The composite reflectivity forecast is consistent with the observation by cyclically adjusting the water vapor field. In addition, the 3 h precipitation rainfall area is closer to the observation after cyclically adjusting the hydrometeor concentration and water vapor content. Meanwhile, the rainfall intensity is stronger than the observation in the areas with strong echoes.

Based on the above conclusions, it is found that using polarization data as K_DP and Z_DR and reflectivity data retrievals of the hydrometeor concentration and water vapor content over background values can improve extreme heavy precipitation forecasts. However, there are still problems yet to be answered and considerable potential for improvement. Firstly, false precipitation still exists after adjusting the water vapor, although it is less than that in the background field. This phenomenon can be explained by the fact that only RH and Z are used in the statistical relationships. Thus, the polarization radar parameters may need to be added as constraints. Secondly, the variable balance needs to be considered after adjusting the hydrometeor concentration and water vapor content.
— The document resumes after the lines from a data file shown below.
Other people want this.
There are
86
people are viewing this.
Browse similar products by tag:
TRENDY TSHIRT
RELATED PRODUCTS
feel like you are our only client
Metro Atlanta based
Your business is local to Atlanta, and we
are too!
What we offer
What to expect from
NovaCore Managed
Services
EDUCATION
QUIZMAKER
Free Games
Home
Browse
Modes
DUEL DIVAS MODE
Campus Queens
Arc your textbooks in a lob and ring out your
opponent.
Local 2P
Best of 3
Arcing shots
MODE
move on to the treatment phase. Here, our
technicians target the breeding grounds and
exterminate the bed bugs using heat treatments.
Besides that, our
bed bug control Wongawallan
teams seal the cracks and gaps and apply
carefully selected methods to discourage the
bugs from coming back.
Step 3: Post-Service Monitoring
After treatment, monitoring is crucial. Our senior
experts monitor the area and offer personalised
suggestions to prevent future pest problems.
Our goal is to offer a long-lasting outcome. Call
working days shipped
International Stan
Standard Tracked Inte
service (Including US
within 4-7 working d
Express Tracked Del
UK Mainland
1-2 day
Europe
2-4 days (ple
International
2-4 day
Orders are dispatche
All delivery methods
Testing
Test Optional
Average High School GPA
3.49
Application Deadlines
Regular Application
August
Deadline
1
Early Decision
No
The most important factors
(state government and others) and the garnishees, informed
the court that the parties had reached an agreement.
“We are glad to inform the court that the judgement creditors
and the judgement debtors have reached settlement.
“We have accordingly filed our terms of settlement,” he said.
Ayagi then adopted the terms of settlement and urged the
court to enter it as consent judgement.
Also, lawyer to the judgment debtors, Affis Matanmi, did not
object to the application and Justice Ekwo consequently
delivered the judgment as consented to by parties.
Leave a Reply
More effective strategies, such as four-dimensional/three-dimensional variational or EnKF data assimilation methods, should be tried in future studies to correct the false alarm of convection.
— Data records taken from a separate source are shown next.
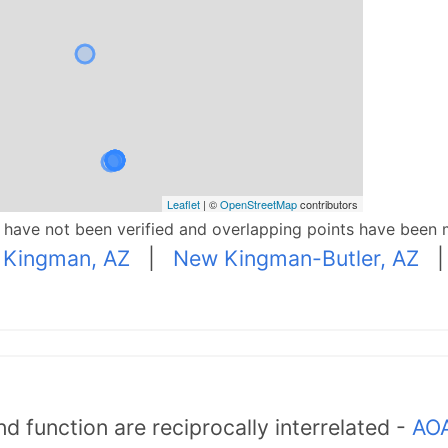
Leaflet
| ©
OpenStreetMap
contributors
p have not been verified and overlapping points have been 
|
Kingman, AZ
|
New Kingman-Butler, AZ
d function are reciprocally interrelated -
AOA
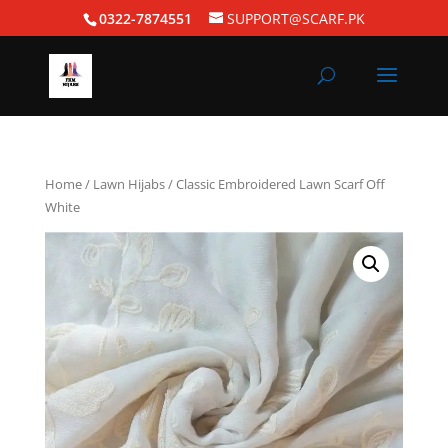
0322-7874551
SUPPORT@SCARF.PK
Home
/
Lawn Hijabs
/ Classic Embroidered Lawn Scarf Off
White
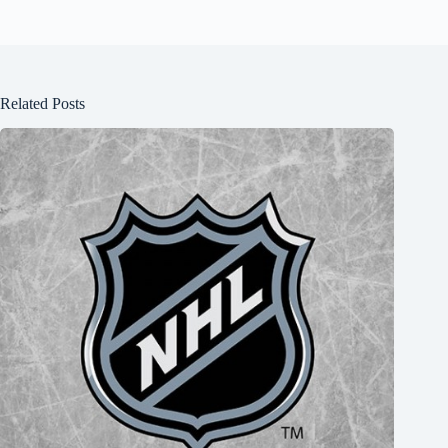
Related Posts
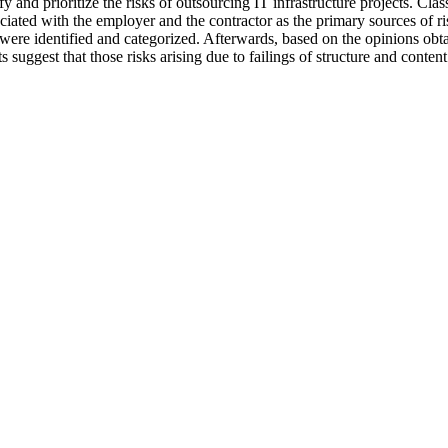
fy and prioritize the risks of outsourcing IT infrastructure projects. Cla
iated with the employer and the contractor as the primary sources of ris
ks were identified and categorized. Afterwards, based on the opinions ob
lts suggest that those risks arising due to failings of structure and cont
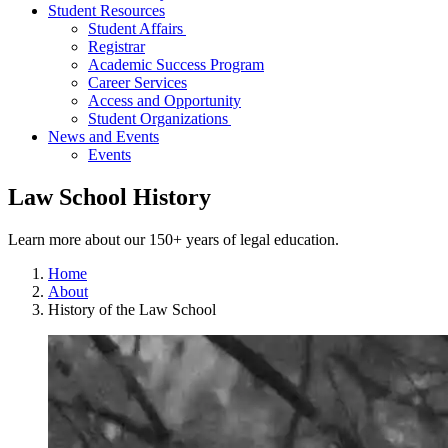
Student Resources
Student Affairs
Registrar
Academic Success Program
Career Services
Access and Opportunity
Student Organizations
News and Events
Events
Law School History
Learn more about our 150+ years of legal education.
Home
About
History of the Law School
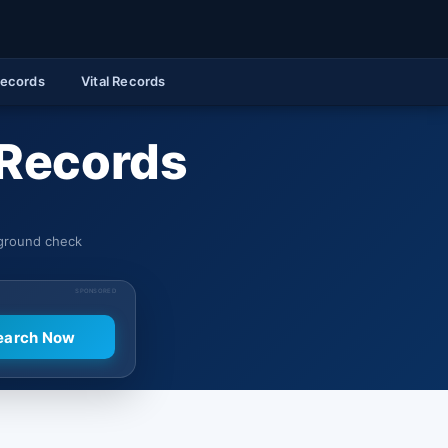
Records
Vital Records
 Records
kground check
SPONSORED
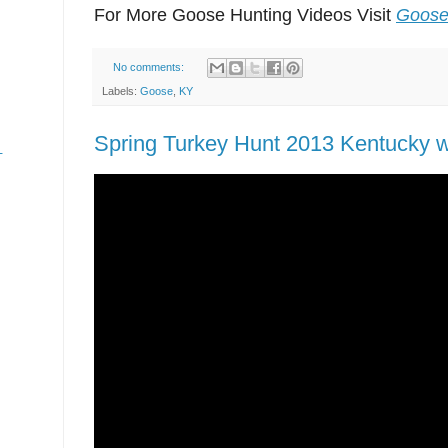
For More Goose Hunting Videos Visit
Goose
No comments:
Labels:
Goose
,
KY
Spring Turkey Hunt 2013 Kentucky wi
-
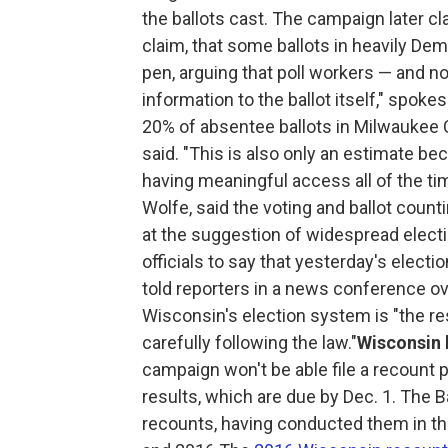
the ballots cast. The campaign later cla
claim, that some ballots in heavily De
pen, arguing that poll workers — and 
information to the ballot itself," spo
20% of absentee ballots in Milwaukee 
said. "This is also only an estimate b
having meaningful access all of the ti
Wolfe, said the voting and ballot count
at the suggestion of widespread election
officials to say that yesterday's elect
told reporters in a news conference 
Wisconsin's election system is "the res
carefully following the law."
Wisconsin 
campaign won't be able file a recount pe
results, which are due by Dec. 1. The B
recounts, having conducted them in t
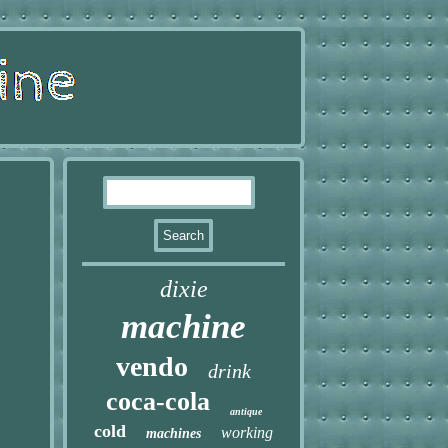
dixie
machine
vendo
drink
coca-cola
antique
cold
working
machines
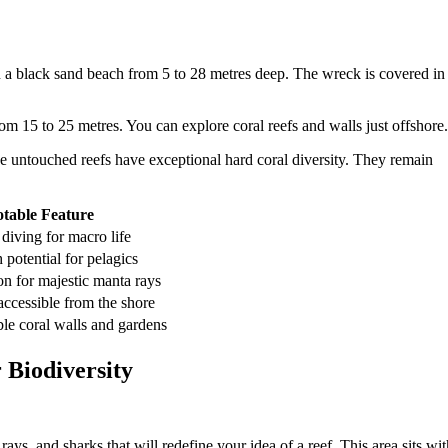
n a black sand beach from 5 to 28 metres deep. The wreck is covered in
rom 15 to 25 metres. You can explore coral reefs and walls just offshore.
e untouched reefs have exceptional hard coral diversity. They remain
table Feature
diving for macro life
potential for pelagics
on for majestic manta rays
cessible from the shore
le coral walls and gardens
 Biodiversity
rays, and sharks that will redefine your idea of a reef. This area sits wit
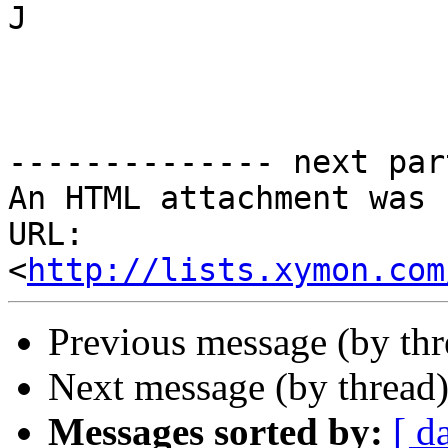
J

-------------- next par
An HTML attachment was 
URL: 
<
http://lists.xymon.com
Previous message (by th
Next message (by thread
Messages sorted by:
[ d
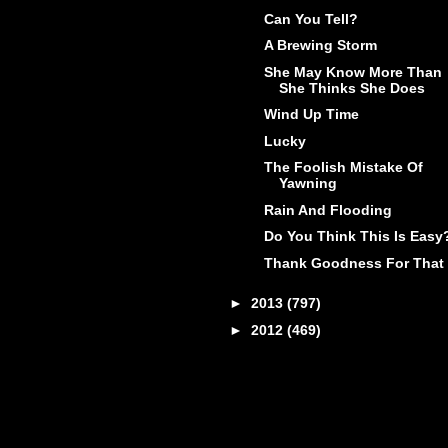
Can You Tell?
A Brewing Storm
She May Know More Than
She Thinks She Does
Wind Up Time
Lucky
The Foolish Mistake Of
Yawning
Rain And Flooding
Do You Think This Is Easy
Thank Goodness For That
►
2013
(797)
►
2012
(469)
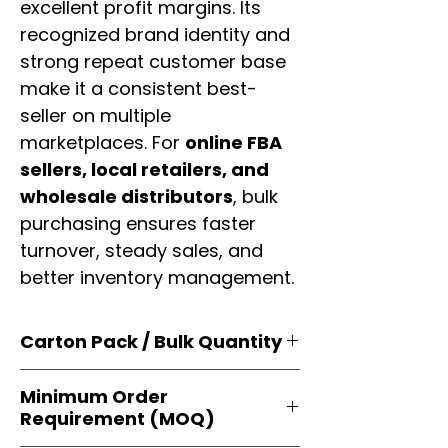
excellent profit margins. Its
recognized brand identity and
strong repeat customer base
make it a consistent best-
seller on multiple
marketplaces. For
online FBA
sellers, local retailers, and
wholesale distributors
, bulk
purchasing ensures faster
turnover, steady sales, and
better inventory management.
Carton Pack / Bulk Quantity
Products are supplied in
original
Minimum Order
brand cartons
, each securely
Requirement (MOQ)
packed with multiple
retail-ready
units
. Perfect for
resellers, FBA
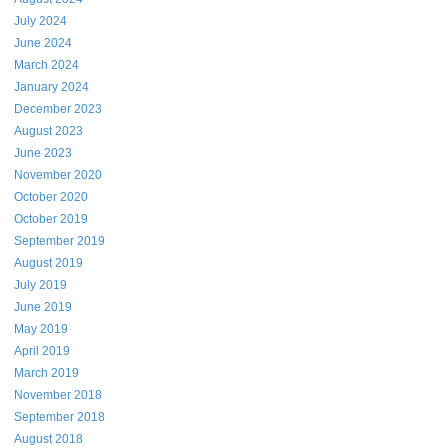
July 2024
June 2024
March 2024
January 2024
December 2023
August 2023
June 2023
November 2020
October 2020
October 2019
September 2019
August 2019
July 2019
June 2019
May 2019
April 2019
March 2019
November 2018
September 2018
August 2018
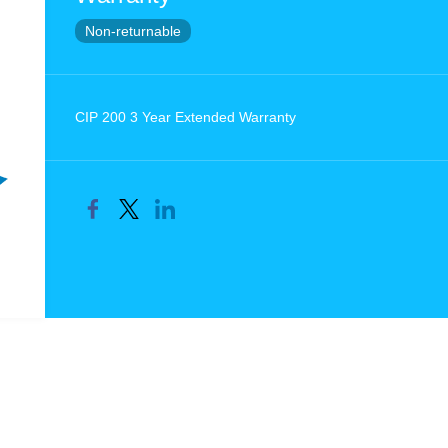
Non-returnable
CIP 200 3 Year Extended Warranty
This study focuses on the application of hydrometeor and water vapor retrievals, and more experiments will be planned in the future to verify the water vapor retrieval relationship in other cases. It is worth noting that the water vapor content was retrieved in this study by the statistical relationship between the radar reflectivity and the relative humidity, and the polarization parameter was mainly used to constrain the overestimation of the water vapor content. Therefore, a new retrieval relationship should be established to change the water vapor content in clouds by using K_DP/Z_DR. The related technique will also be considered by applying other widely used hydrological models.